Weak Electrolytes and Exact Solutions
For weak acids and bases, the calculator solves the quadratic equilibrium expression instead of relying on the x≪C shortcut. This matters when solutions are dilute, the dissociation constant is relatively large, or accuracy is critical for specifications. The output also reports percent ionization, which helps confirm whether the weak‑electrolyte assumption is reasonable. If percent ionization is high, simplified approximations can noticeably shift pH.
Interpreting Outputs and Reporting
Results include pH, pOH, [H+], and [OH−], plus a neutral reference based on your chosen pKw.
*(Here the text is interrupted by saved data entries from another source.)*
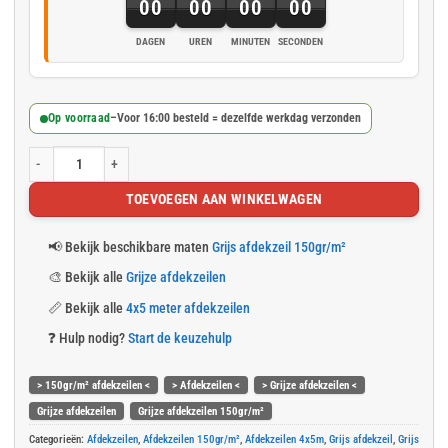
00
00
00
00
DAGEN
UREN
MINUTEN
SECONDEN
Op voorraad
–
Voor 16:00 besteld = dezelfde werkdag verzonden
Grijs afdekzeil 4x5m 150gr/m² aantal
TOEVOEGEN AAN WINKELWAGEN
📢
Bekijk beschikbare maten
Grijs afdekzeil 150gr/m²
🎨
Bekijk alle
Grijze afdekzeilen
📏
Bekijk alle
4x5 meter afdekzeilen
❓
Hulp nodig?
Start de keuzehulp
> 150gr/m² afdekzeilen <
> Afdekzeilen <
> Grijze afdekzeilen <
Grijze afdekzeilen
Grijze afdekzeilen 150gr/m²
Categorieën:
Afdekzeilen
,
Afdekzeilen 150gr/m²
,
Afdekzeilen 4x5m
,
Grijs afdekzeil
,
Grijs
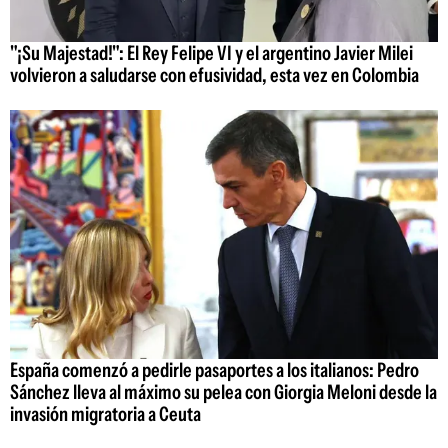
"¡Su Majestad!": El Rey Felipe VI y el argentino Javier Milei
volvieron a saludarse con efusividad, esta vez en Colombia
España comenzó a pedirle pasaportes a los italianos: Pedro
Sánchez lleva al máximo su pelea con Giorgia Meloni desde la
invasión migratoria a Ceuta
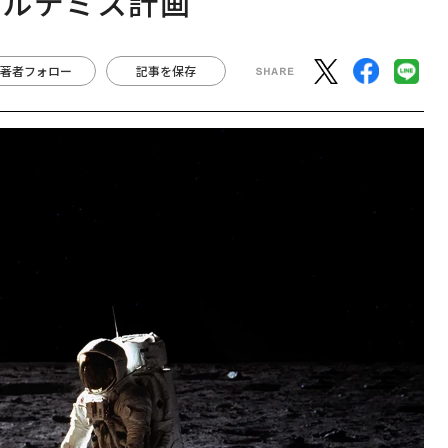
アルテミス計画
著者フォロー
記事を保存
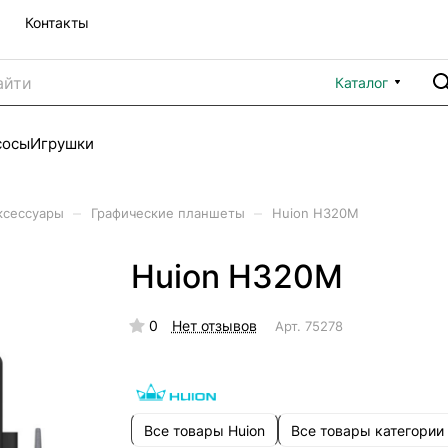
Контакты
Каталог
сосы
Игрушки
–
–
ксессуары
Графические планшеты
Huion H320M
Huion H320M
0
Нет отзывов
Арт.
75278
Все товары Huion
Все товары категории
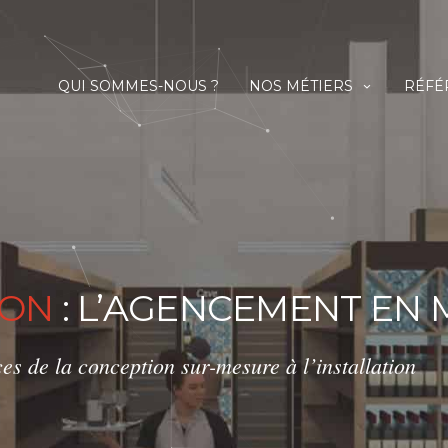
QUI SOMMES-NOUS ?
NOS MÉTIERS
RÉFÉ
ION
: L’AGENCEMENT EN 
es de la conception sur-mesure à l’installation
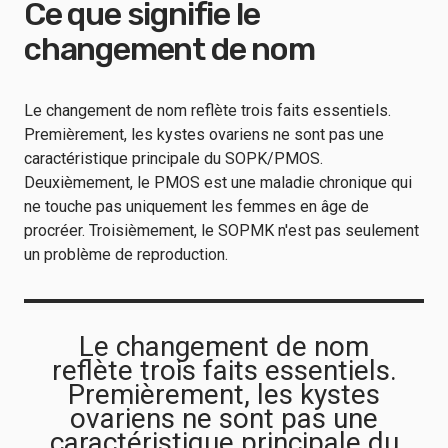
Ce que signifie le
changement de nom
Le changement de nom reflète trois faits essentiels.
Premièrement, les kystes ovariens ne sont pas une
caractéristique principale du SOPK/PMOS.
Deuxièmement, le PMOS est une maladie chronique qui
ne touche pas uniquement les femmes en âge de
procréer. Troisièmement, le SOPMK n'est pas seulement
un problème de reproduction.
Le changement de nom
reflète trois faits essentiels.
Premièrement, les kystes
ovariens ne sont pas une
caractéristique principale du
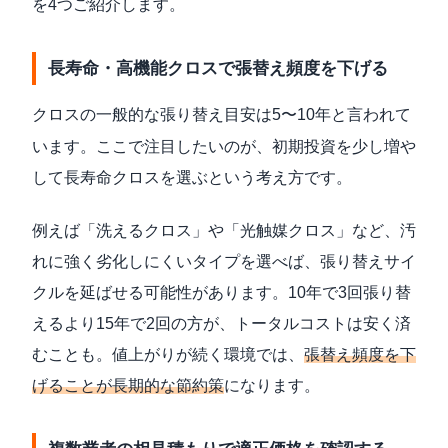
を4つご紹介します。
長寿命・高機能クロスで張替え頻度を下げる
クロスの一般的な張り替え目安は
5〜10年
と言われて
います。ここで注目したいのが、初期投資を少し増や
して長寿命クロスを選ぶという考え方です。
例えば「洗えるクロス」や「光触媒クロス」など、汚
れに強く劣化しにくいタイプを選べば、張り替えサイ
クルを延ばせる可能性があります。10年で3回張り替
えるより15年で2回の方が、トータルコストは安く済
むことも。値上がりが続く環境では、
張替え頻度を下
げることが長期的な節約策
になります。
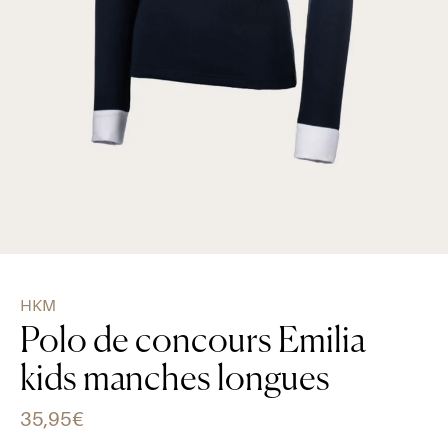
HKM
Polo de concours Emilia
kids manches longues
35,95€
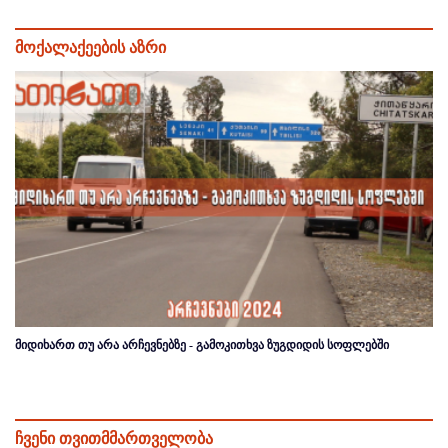
მოქალაქეების აზრი
მიდიხართ თუ არა არჩევნებზე - გამოკითხვა ზუგდიდის სოფლებში
ჩვენი თვითმმართველობა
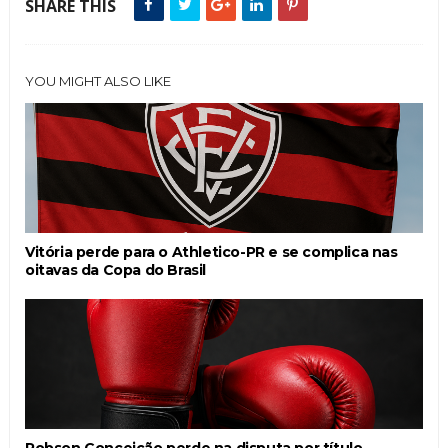
SHARE THIS
YOU MIGHT ALSO LIKE
Vitória perde para o Athletico-PR e se complica nas
oitavas da Copa do Brasil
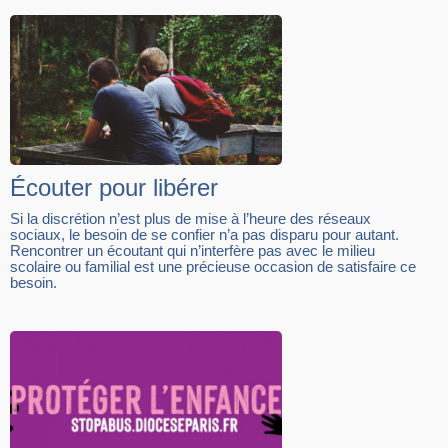
Écouter pour libérer
Si la discrétion n’est plus de mise à l’heure des réseaux
sociaux, le besoin de se confier n’a pas disparu pour autant.
Rencontrer un écoutant qui n’interfère pas avec le milieu
scolaire ou familial est une précieuse occasion de satisfaire ce
besoin.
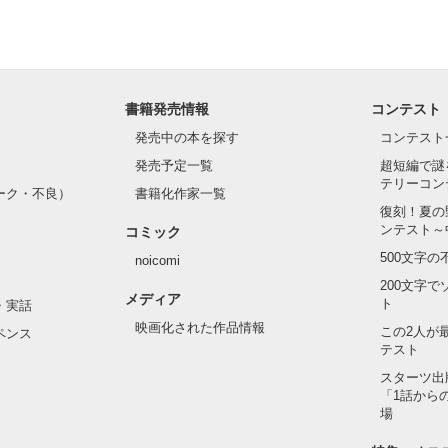
書籍発売情報
コンテスト
発売中の本を探す
コンテスト
発売予定一覧
超短編で謎
テリーコン
ーク・不良）
書籍化作家一覧
復刻！夏の
ンテスト～
コミック
500文字
noicomi
200文字
メディア
ト
・実話
映画化された作品情報
この2人が
ペンス
テスト
スターツ出
「1話から
場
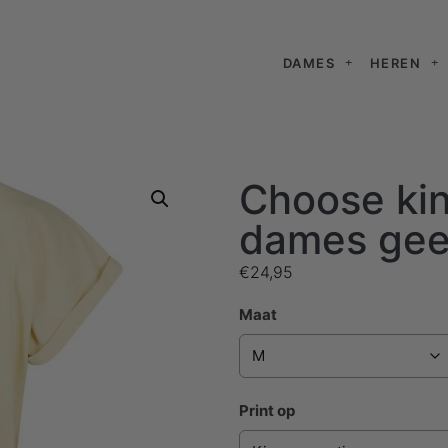
DAMES
HEREN
Choose kin
dames gee
€
24,95
Maat
Print op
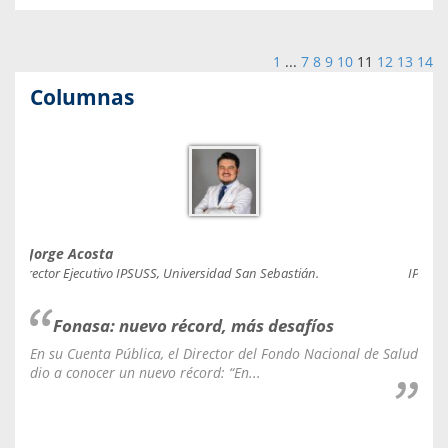
1
...
7
8
9
10
11
12
13
14
Columnas
Jorge Acosta
Caro
Director Ejecutivo IPSUSS, Universidad San Sebastián.
IPSUSS
Fonasa: nuevo récord, más desafíos
En su Cuenta Pública, el Director del Fondo Nacional de Salud
La C
dio a conocer un nuevo récord: “En...
fale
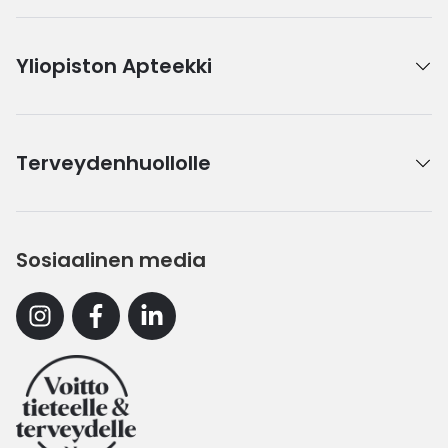
Yliopiston Apteekki
Terveydenhuollolle
Sosiaalinen media
Instagram
Facebook
Linkedin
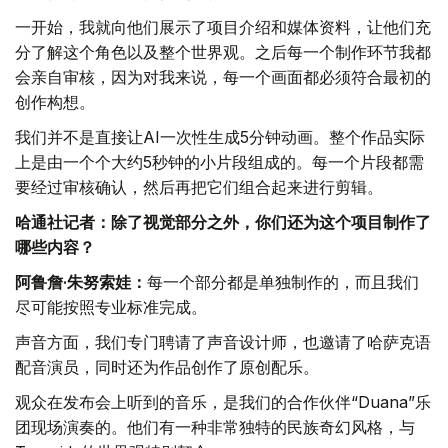
一开始，我就向他们展示了项目介绍和媒体资料，让他们充
分了解这个角色以及整个世界观。之后每一个制作环节我都
会亲自审核，因为对我来说，每一个画面都必须符合最初的
创作构想。
我们并不是直接让AI一次性生成5分钟动画。整个作品实际
上是由一个个大约5秒钟的小片段组成的。每一个片段都需
要经过审核确认，然后再把它们组合起来进行剪辑。
哈通社记者：除了视觉部分之外，你们还为这个项目制作了
哪些内容？
阿鲁詹·朱努索娃：
每一个部分都是单独制作的，而且我们
尽可能按照专业标准完成。
声音方面，我们专门聘请了声音设计师，也邀请了哈萨克语
配音演员，同时还为作品创作了原创配乐。
观众在发布会上听到的音乐，是我们的合作伙伴“Duana”乐
团现场演奏的。他们有一种非常独特的民族奇幻风格，与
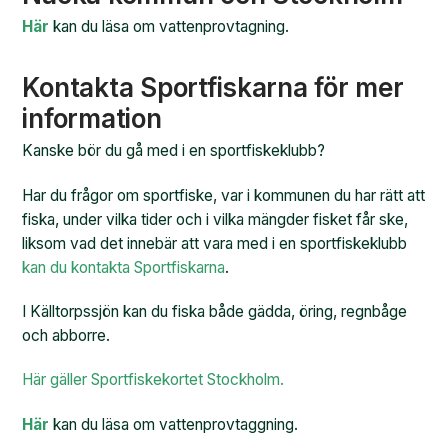
Här
kan du läsa om vattenprovtagning.
Kontakta Sportfiskarna för mer
information
Kanske bör du gå med i en sportfiskeklubb?
Har du frågor om sportfiske, var i kommunen du har rätt att
fiska, under vilka tider och i vilka mängder fisket får ske,
liksom vad det innebär att vara med i en sportfiskeklubb
kan du kontakta Sportfiskarna
.
I Källtorpssjön kan du fiska både gädda, öring, regnbåge
och abborre.
Här gäller Sportfiskekortet Stockholm.
Här
kan du läsa om vattenprovtaggning.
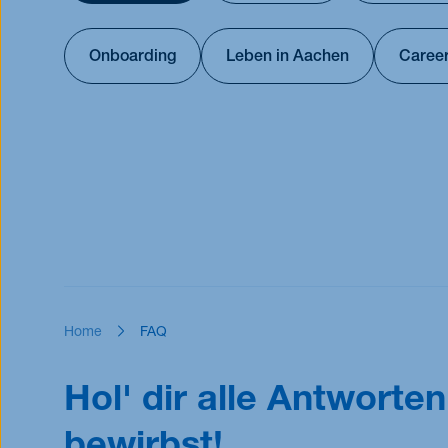
Überblick
Übersicht Master-Programme
Onboarding
Leben in Aachen
Career
Stipendien
Home
FAQ
Hol' dir alle Antworte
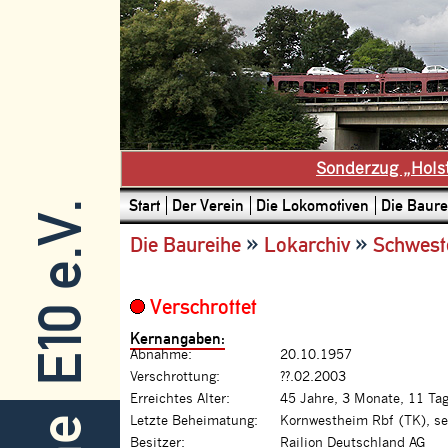
Sonderzug „Hols
Start
Der Verein
Die Lokomotiven
Die Baure
E10 e.V.
»
»
Die Baureihe
Lokarchiv
Schwest
Verschrottet
Kernangaben:
Abnahme:
20.10.1957
Verschrottung:
??.02.2003
Erreichtes Alter:
45 Jahre, 3 Monate, 11 Ta
Letzte Beheimatung:
Kornwestheim Rbf (TK), se
Besitzer:
Railion Deutschland AG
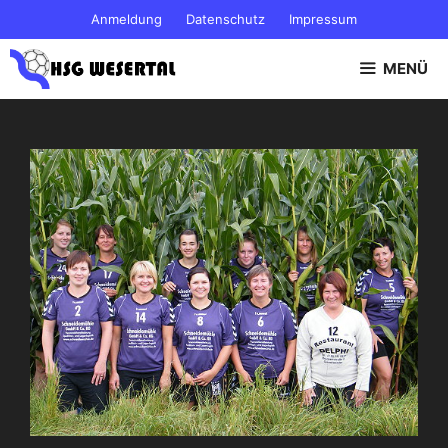
Zum
Anmeldung
Datenschutz
Impressum
Inhalt
springen
MENÜ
Use classification to label solutions as acidic, basic, or effectively neutral for quick screening. Ion concentrations support downstream calculations such as corrosion risk, cleaning validation, and buffer capacity checks. Exporting CSV aids traceable records, while the PDF report is useful for audits, lab notebooks, and client deliverables.
FAQs
1) What is the difference between pH and pOH?
pH tracks hydrogen ion level, while pOH tracks hydroxide ion level. In water they are linked by pH + pOH = pKw, so knowing one lets you compute the other for the same temperature.
2) When should I use the buffer mode?
Use buffer mode for a weak acid/conjugate base pair where both components are present. Enter pKa and the base-to-acid amount ratio to apply the Henderson–Hasselbalch relationship.
3) Why can results fall outside 0–14?
The 0–14 range is a common approximation for dilute aqueous solutions near room temperature. Concentrated acids or bases, high ionic strength, or different pKw values can shift apparent pH beyond that range.
4) How do I pick a pKw value?
Use 14.00 for standard 25°C work. For other temperatures, use a trusted reference table, your meter’s temperature-compensated settings, or validated lab SOP values to keep results consistent.
5) How are weak acid and weak base cases solved?
The calculator solves the equilibrium quadratic for x instead of using the x≪C shortcut. This improves accuracy for dilute solutions or larger Ka/Kb values, and it reports percent ionization for context.
6) Can I apply this to non‑aqueous solvents?
Not reliably. pH definitions, dissociation behavior, and autoprotolysis constants differ in other solvents. Use solvent-specific models and constants, or report acidity using methods appropriate to that medium.